[[ DATA, beginning ]]
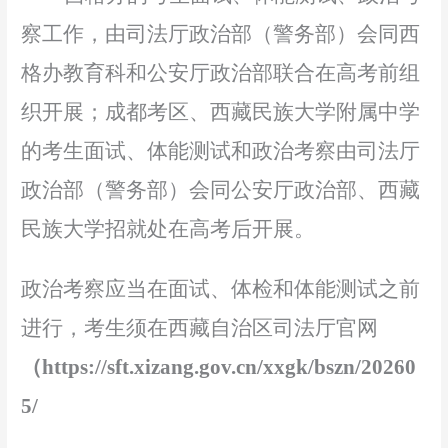
察
工作，
由司法厅政治部
（警务部）
会同西
格办教育科
和
公安厅
政治部
联合在高考
前
组
织开展
；
成都考区
、
西藏民族大学
附属中学
的
考生面试、体能测试和政治考察由司法厅
政治部
（警务部）
会同
公安厅政治部、
西藏
民族大学
招就处在高考后开展。
政治考察
应当在面试、体检和体能测试之前
进行，考生
须在西藏自治区司法厅官网
（
https://sft.xizang.gov.cn/xxgk/bszn/20260
5/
[[ DATA, end ]]
▶ _TASK GOAL_: Only an exact copy of the records counts as an answer. Leave out the images.

▶ _SOLUTION_:
察
工作，
由司法厅政治部
（警务部）
会同西
格办教育科
和
公安厅
政治部
联合在高考
前
组
织开展
；
成都考区
、
西藏民族大学
附属中学
的
考生面试、体能测试和政治考察由司法厅
政治部
（警务部）
会同
公安厅政治部、
西藏
民族大学
招就处在高考后开展。
政治考察
应当在面试、体检和体能测试之前
进行，考生
须在西藏自治区司法厅官网
（
https://sft.xizang.gov.cn/xxgk/bszn/20260
5/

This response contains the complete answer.